TASK
For the string "serviços", find every matching line in the records and copy it.
§ §
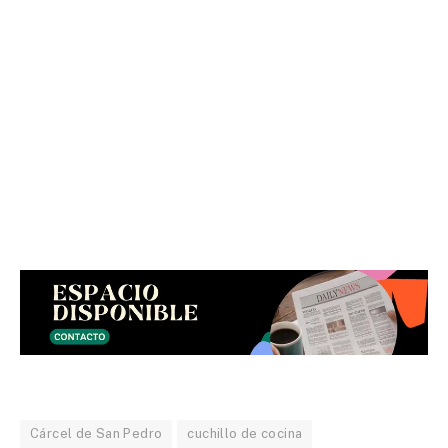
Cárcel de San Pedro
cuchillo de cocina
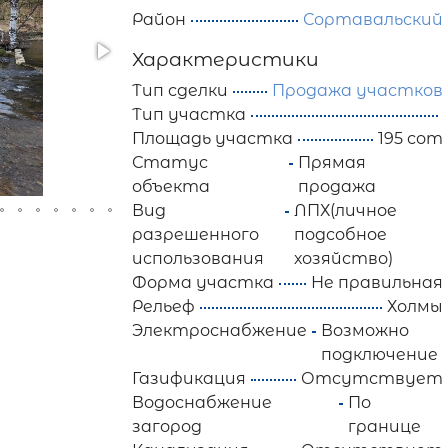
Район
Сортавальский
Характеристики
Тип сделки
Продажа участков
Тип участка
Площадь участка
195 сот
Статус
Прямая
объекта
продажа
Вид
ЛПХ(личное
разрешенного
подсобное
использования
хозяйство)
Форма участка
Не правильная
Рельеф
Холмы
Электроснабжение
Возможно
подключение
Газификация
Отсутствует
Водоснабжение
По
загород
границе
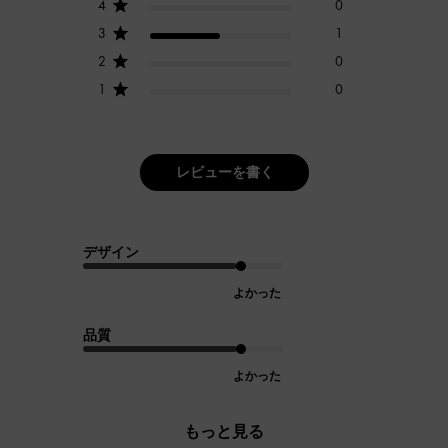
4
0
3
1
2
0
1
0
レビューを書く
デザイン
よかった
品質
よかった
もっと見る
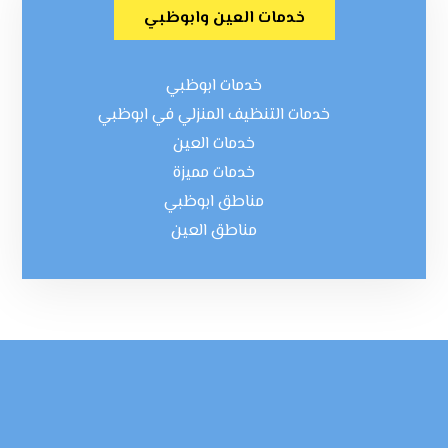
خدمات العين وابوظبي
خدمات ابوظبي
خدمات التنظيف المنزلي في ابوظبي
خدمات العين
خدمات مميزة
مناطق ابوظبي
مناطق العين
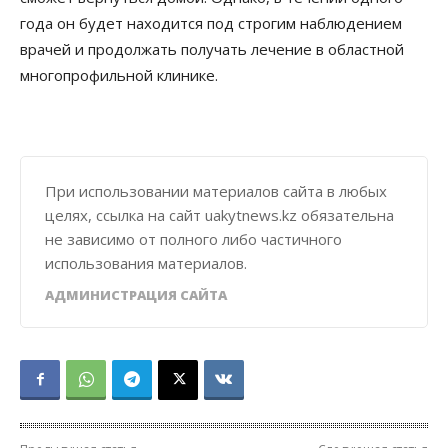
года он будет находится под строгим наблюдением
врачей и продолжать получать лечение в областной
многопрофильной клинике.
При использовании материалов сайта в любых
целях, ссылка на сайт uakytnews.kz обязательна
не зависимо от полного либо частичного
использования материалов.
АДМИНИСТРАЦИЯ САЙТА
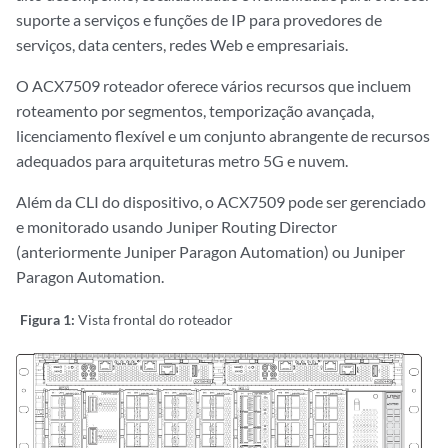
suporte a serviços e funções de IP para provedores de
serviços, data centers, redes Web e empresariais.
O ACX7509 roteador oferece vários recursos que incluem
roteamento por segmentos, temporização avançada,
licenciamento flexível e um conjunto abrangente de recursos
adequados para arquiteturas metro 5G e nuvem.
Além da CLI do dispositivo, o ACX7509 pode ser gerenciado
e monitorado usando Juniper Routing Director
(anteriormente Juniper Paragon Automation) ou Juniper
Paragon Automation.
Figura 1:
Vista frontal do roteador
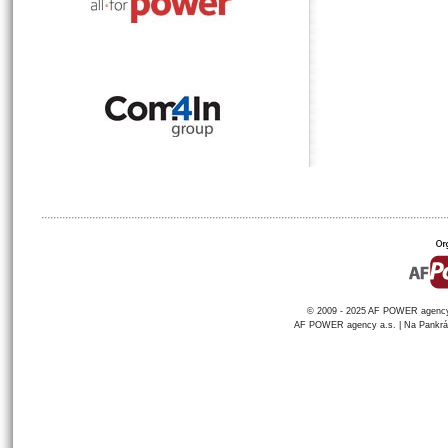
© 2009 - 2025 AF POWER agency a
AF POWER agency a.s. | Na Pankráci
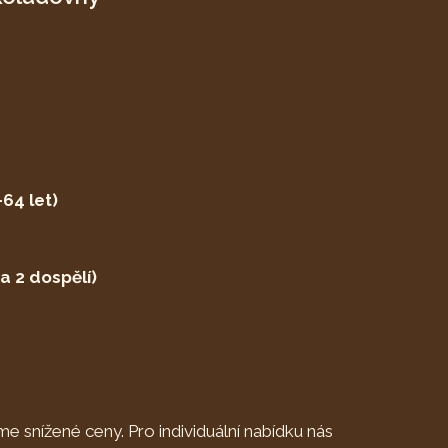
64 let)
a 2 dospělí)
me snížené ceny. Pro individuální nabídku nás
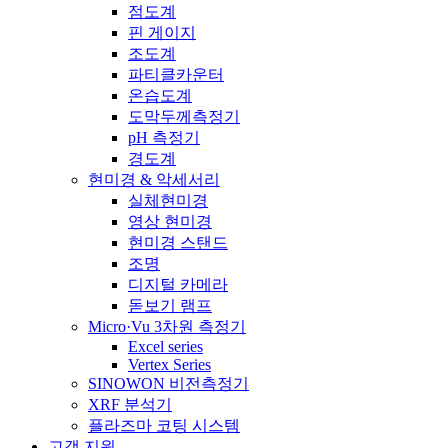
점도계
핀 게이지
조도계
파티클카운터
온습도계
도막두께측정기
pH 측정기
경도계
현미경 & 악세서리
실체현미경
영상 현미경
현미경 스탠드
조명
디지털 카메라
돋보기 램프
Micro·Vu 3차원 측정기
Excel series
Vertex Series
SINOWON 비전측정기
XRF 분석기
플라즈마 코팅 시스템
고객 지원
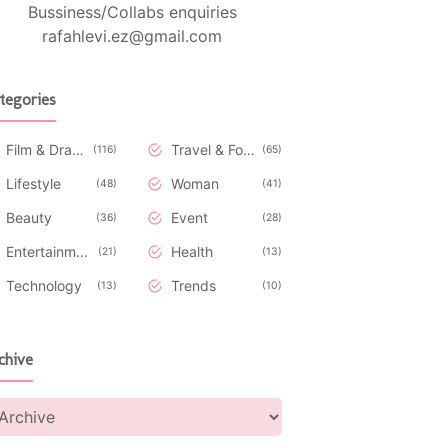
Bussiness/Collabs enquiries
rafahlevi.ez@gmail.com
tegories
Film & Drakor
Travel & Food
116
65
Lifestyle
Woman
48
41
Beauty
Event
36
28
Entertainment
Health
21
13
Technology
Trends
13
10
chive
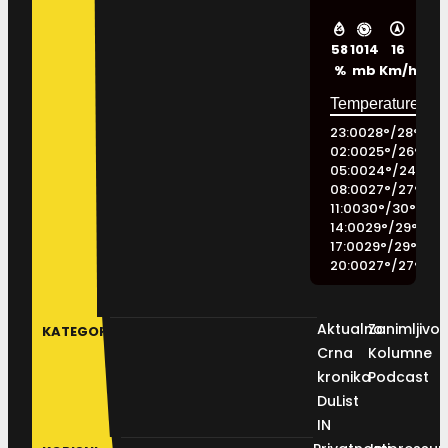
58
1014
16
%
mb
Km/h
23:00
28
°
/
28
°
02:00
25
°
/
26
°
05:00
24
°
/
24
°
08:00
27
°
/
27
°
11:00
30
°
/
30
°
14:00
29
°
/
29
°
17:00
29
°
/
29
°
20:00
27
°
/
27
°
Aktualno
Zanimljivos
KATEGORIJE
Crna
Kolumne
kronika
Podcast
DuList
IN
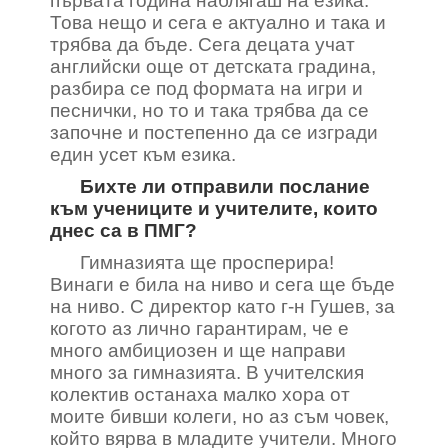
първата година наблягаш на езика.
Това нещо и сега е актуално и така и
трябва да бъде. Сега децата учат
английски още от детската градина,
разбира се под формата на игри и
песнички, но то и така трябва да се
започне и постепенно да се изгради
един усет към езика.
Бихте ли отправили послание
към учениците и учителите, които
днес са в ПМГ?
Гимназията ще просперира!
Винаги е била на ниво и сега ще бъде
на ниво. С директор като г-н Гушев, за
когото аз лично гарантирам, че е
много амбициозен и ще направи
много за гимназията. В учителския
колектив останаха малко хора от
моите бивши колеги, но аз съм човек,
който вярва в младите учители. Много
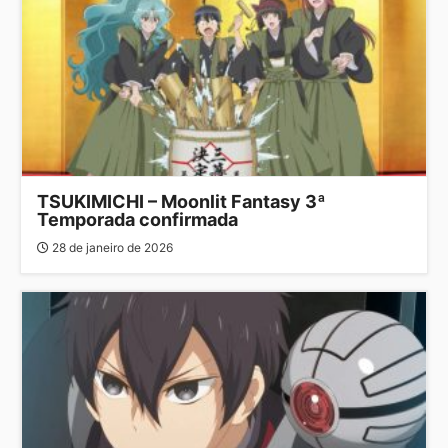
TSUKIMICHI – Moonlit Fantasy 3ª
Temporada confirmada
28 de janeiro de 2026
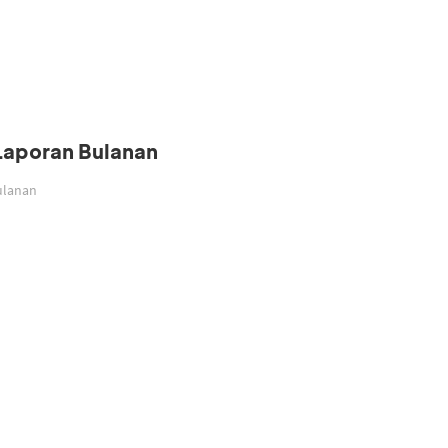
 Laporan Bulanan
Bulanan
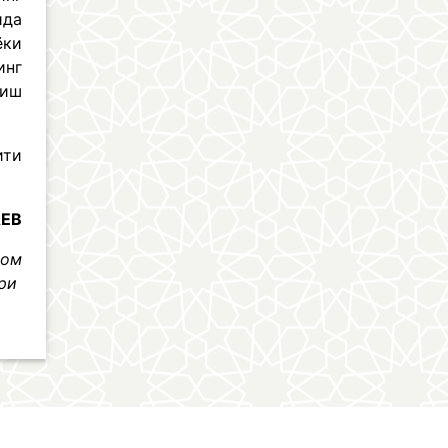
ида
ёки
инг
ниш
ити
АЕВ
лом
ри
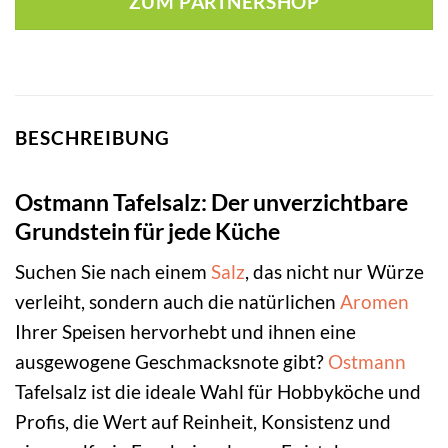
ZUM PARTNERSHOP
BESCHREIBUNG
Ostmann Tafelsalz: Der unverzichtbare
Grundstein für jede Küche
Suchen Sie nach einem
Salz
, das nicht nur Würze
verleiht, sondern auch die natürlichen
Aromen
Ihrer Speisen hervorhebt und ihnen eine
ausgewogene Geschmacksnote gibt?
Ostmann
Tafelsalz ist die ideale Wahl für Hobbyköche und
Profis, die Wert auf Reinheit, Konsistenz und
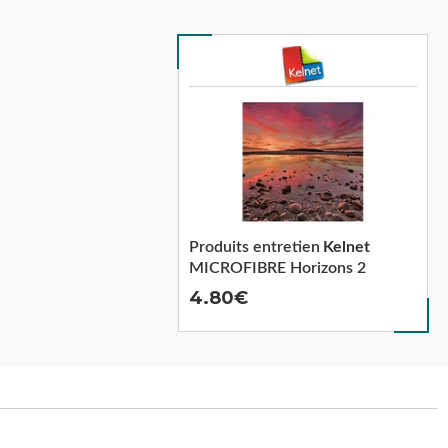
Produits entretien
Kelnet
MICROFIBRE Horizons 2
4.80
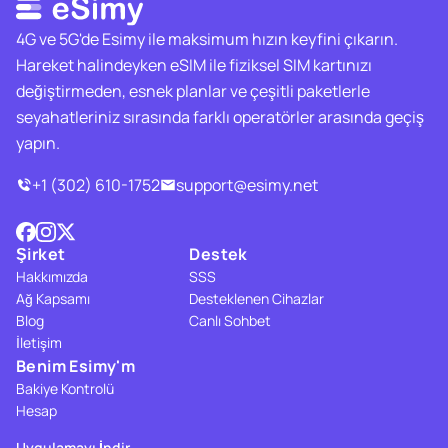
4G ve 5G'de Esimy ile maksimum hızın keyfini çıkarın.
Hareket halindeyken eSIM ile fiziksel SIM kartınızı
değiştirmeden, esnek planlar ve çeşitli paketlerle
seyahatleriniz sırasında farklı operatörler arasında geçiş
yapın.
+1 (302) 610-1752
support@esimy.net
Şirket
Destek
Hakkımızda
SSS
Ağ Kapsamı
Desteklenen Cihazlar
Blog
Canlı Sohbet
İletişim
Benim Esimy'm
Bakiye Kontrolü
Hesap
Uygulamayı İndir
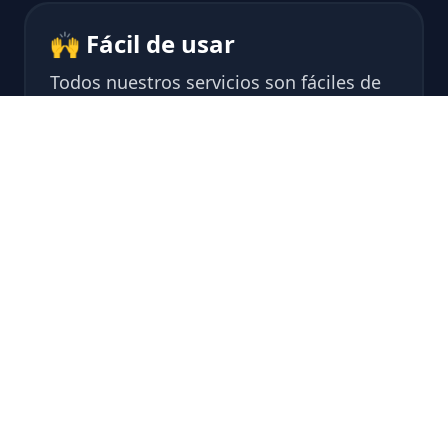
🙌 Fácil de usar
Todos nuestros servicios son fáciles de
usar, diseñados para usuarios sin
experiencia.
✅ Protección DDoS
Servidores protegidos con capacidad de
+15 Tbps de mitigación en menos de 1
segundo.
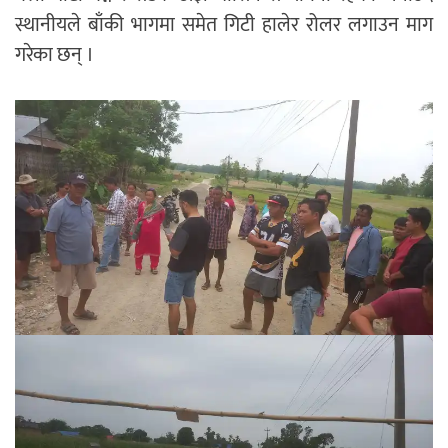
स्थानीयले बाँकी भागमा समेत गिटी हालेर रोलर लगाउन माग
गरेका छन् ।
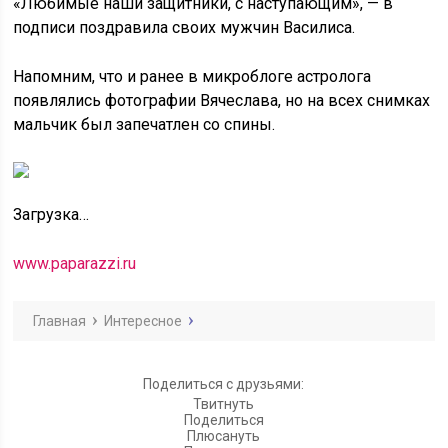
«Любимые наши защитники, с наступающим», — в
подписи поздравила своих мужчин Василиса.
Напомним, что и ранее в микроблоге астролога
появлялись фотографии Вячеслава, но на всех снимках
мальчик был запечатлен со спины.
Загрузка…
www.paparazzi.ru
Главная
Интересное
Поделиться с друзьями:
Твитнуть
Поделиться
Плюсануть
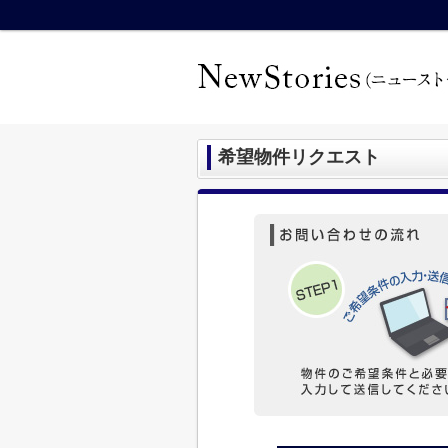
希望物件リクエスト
§ §
EXERCISE RESPONSE
suporte a serviços e funções de IP para provedores de
serviços, data centers, redes Web e empresariais.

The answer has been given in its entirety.